魔王と王女の物語②-Chain of destiny-【完】
すっかり元気がなくなったエンジェルはソファに突っ伏したまま起きる気配がなく、最初は心配して傍についていた小さな勇者たちは、エンジェルの隣に座っていたラスに笑われてぽうっとなった。


「エンジェルはママに任せて外で遊んでおいで。パパも今街に出てるから」


「はーい!じゃあ邪魔してくる!」


妹のことは気がかりながらも外に突っ走って行った小さな勇者たちに手を振ったラスは、手を握ったまま動かないエンジェルの金色の髪を撫でた。


「デスを呼んで来ようか?」


「……ううん、いい。マーマ…私…マーマみたいになりたいな…」


「なれるよ、だってママの子供だもん。もっと大きくなったら絶対ママそっくりになるから大丈夫。エンジェルったらまだまだ赤ちゃんだね」


「きゃーっ、マーマ、くすぐったいぃ」


ラスにわき腹をくすぐられて容赦なく笑わされたエンジェルにようやく笑顔が戻ってほっとしていると、ドアがこっそり開き、ひょっこりと顔を出したのは、エンジェルがずっと待っていたであろうデスだった。


「デス、入っておいで」


「………泣き止んだ……?」


「うん、泣き止んだよ。このままお昼寝させようかな」


泣いていたのを知られて恥ずかしくなったエンジェルがラスの背中に隠れる。

その間にデスは足音もなく自然にラスの隣に腰かけると、エンジェルはまた涙目になってその光景を見ないように瞳をぎゅっと閉じた。

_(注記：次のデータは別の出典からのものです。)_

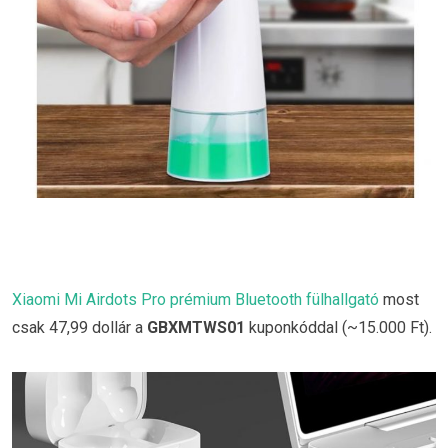
Xiaomi Mi Airdots Pro prémium Bluetooth fülhallgató
most
csak 47,99 dollár a
GBXMTWS01
kuponkóddal (~15.000 Ft).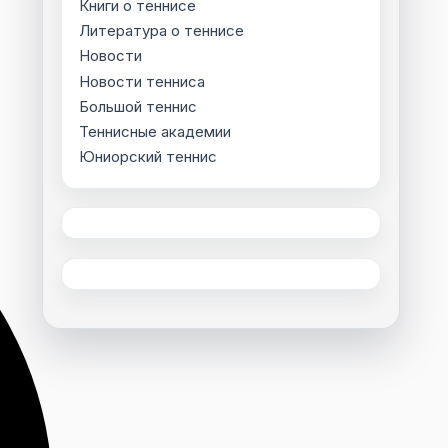
Книги о теннисе
Литература о теннисе
Новости
Новости тенниса
Большой теннис
Теннисные академии
Юниорский теннис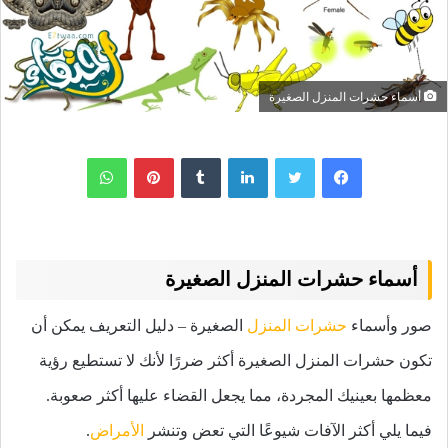
أسماء حشرات المنزل الصغيرة
لينكدإن
بينتيريست
واتساب
أسماء حشرات المنزل الصغيرة
صور وأسماء
حشرات المنزل
الصغيرة – دليل التعريف يمكن أن
تكون حشرات المنزل الصغيرة أكثر ضررًا لأنك لا تستطيع رؤية
معظمها بعينيك المجردة، مما يجعل القضاء عليها أكثر صعوبة.
فيما يلي أكثر الآفات شيوعًا التي تعض وتنشر
الأمراض
.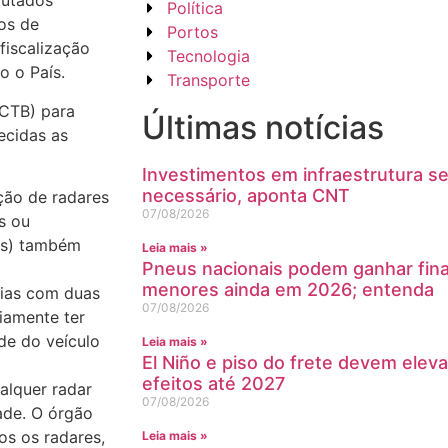
putados
Política
dos de
Portos
 fiscalização
Tecnologia
o o País.
Transporte
(CTB) para
Últimas notícias
ecidas as
Investimentos em infraestrutura s
necessário, aponta CNT
ação de radares
07/08/2026
s ou
tes) também
Leia mais »
Pneus nacionais podem ganhar fin
menores ainda em 2026; entenda
vias com duas
07/08/2026
iamente ter
de do veículo
Leia mais »
El Niño e piso do frete devem eleva
efeitos até 2027
ualquer radar
07/08/2026
ade. O órgão
dos os radares,
Leia mais »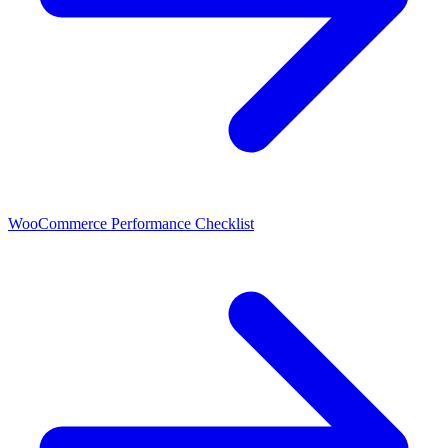
WooCommerce Performance Checklist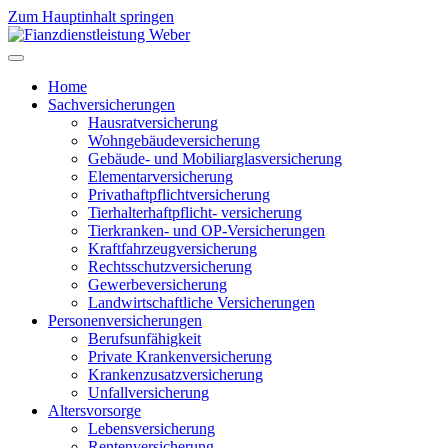
Zum Hauptinhalt springen
Home
Sachversicherungen
Hausratversicherung
Wohngebäudeversicherung
Gebäude- und Mobiliarglasversicherung
Elementarversicherung
Privathaftpflichtversicherung
Tierhalterhaftpflicht- versicherung
Tierkranken- und OP-Versicherungen
Kraftfahrzeugversicherung
Rechtsschutzversicherung
Gewerbeversicherung
Landwirtschaftliche Versicherungen
Personenversicherungen
Berufsunfähigkeit
Private Krankenversicherung
Krankenzusatzversicherung
Unfallversicherung
Altersvorsorge
Lebensversicherung
Rentenversicherung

…やはりデスはラスを好きなのだと感じたし、こんな小娘から結婚の約束をされても、これこそおままごとの約束だったに違いない。

そんなおままごとの約束を信じて浮かれていた自分が馬鹿らしくなって、むくりと起き上がったエンジェルは、ラスの制止も聞かずに部屋を出て花が咲き乱れる中庭に出た。

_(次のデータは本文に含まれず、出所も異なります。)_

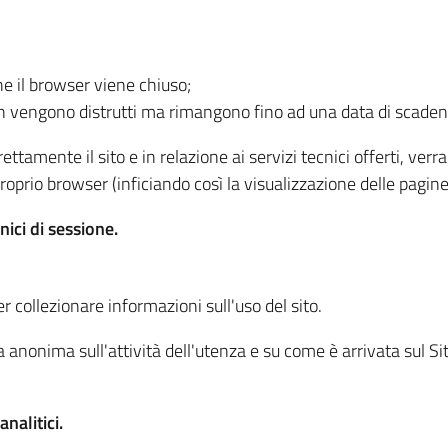
he il browser viene chiuso;
non vengono distrutti ma rimangono fino ad una data di scade
ttamente il sito e in relazione ai servizi tecnici offerti, ver
oprio browser (inficiando così la visualizzazione delle pagine 
nici di sessione.
r collezionare informazioni sull'uso del sito.
 anonima sull'attività dell'utenza e su come è arrivata sul Sito
nalitici.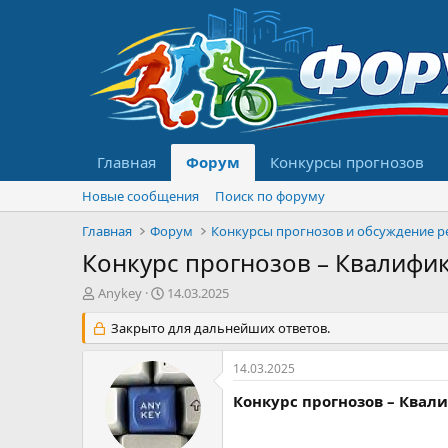
Главная
Форум
Конкурсы прогнозов
Новые сообщения
Поиск по форуму
Главная
Форум
Конкурс прогнозов – Квалифик
А
Д
Anykey
14.03.2025
в
а
т
Закрыто для дальнейших ответов.
т
о
а
р
н
14.03.2025
т
а
е
ч
Конкурс прогнозов – Квал
м
а
ы
л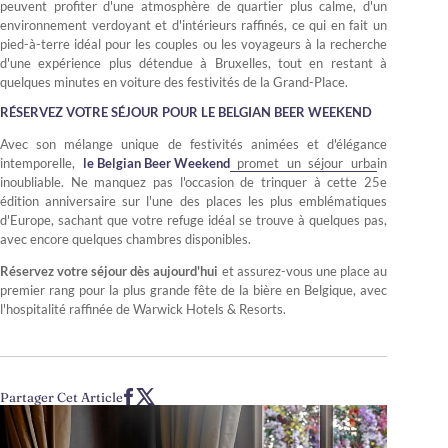
peuvent profiter d'une atmosphère de quartier plus calme, d'un
environnement verdoyant et d'intérieurs raffinés, ce qui en fait un
pied-à-terre idéal pour les couples ou les voyageurs à la recherche
d'une expérience plus détendue à Bruxelles, tout en restant à
quelques minutes en voiture des festivités de la Grand-Place.
RÉSERVEZ VOTRE SÉJOUR POUR LE BELGIAN BEER WEEKEND
Avec son mélange unique de festivités animées et d'élégance
intemporelle,
le Belgian Beer Weekend
promet un séjour urbain
inoubliable. Ne manquez pas l'occasion de trinquer à cette 25e
édition anniversaire sur l'une des places les plus emblématiques
d'Europe, sachant que votre refuge idéal se trouve à quelques pas,
avec encore quelques chambres disponibles.
Réservez votre séjour dès aujourd'hui
et assurez-vous une place au
premier rang pour la plus grande fête de la bière en Belgique, avec
l'hospitalité raffinée de Warwick Hotels & Resorts.
Partager Cet Article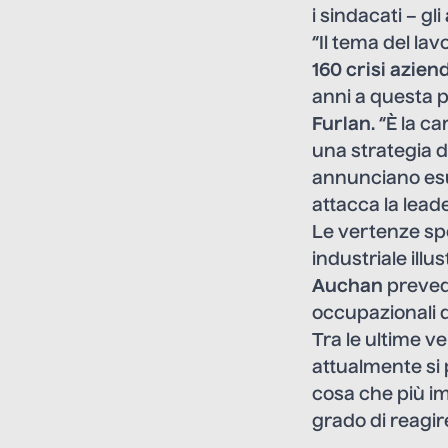
i sindacati – gli
“Il tema del la
160 crisi azien
anni a questa p
Furlan
. “È la c
una strategia di
annunciano esube
attacca la leade
Le vertenze spe
industriale ill
Auchan
preved
occupazionali d
Tra le ultime v
attualmente si p
cosa che più im
grado di reagir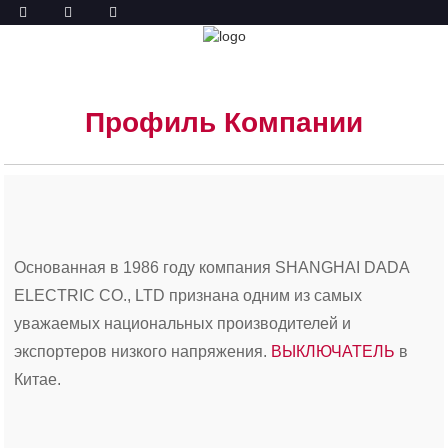
ПРОФИЛЬ
ГЛАВНАЯ
ПРОФИЛЬ
Профиль Компании
Основанная в 1986 году компания SHANGHAI DADA
ELECTRIC CO., LTD признана одним из самых
уважаемых национальных производителей и
экспортеров низкого напряжения.
ВЫКЛЮЧАТЕЛЬ
в
Китае.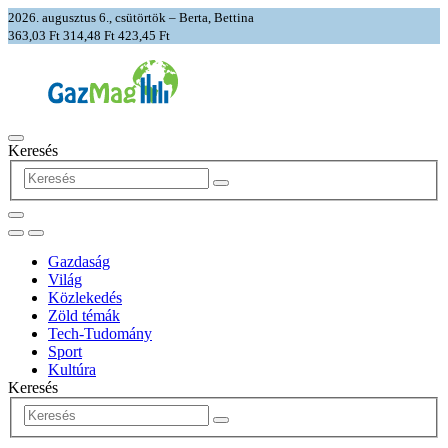
2026. augusztus 6., csütörtök – Berta, Bettina
363,03 Ft
314,48 Ft
423,45 Ft
Keresés
Gazdaság
Világ
Közlekedés
Zöld témák
Tech-Tudomány
Sport
Kultúra
Keresés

すぐさま周りには妖精たちが集まり、優しい声をかけてくれる。

デスのように膝を抱えて座っていると、隣に誰かが座った気配がして顔を上げた。


「…黒いの……マーマの傍に居なくていいの?」


「………よしよし…」


言葉少ない死神が、骨だけの指で頭を撫でてくれる。

少し垂れた黒瞳が大好きで、その瞳の中に自分が映っている…独占していると感じると、また瞳に涙が溜まってしまった。


「………俺…泣かれると…困る……」


「泣いて、ないもん…っ。馬鹿っ、黒いのの馬鹿ぁ!」


精一杯詰ったが、デスは骨の人差し指で涙を払ってやると、小さなお姫様を膝に乗せて抱きしめてやった。

エンジェルは、デスを独占していることに胸がはちきれんばかりに喜び、身体を預けた。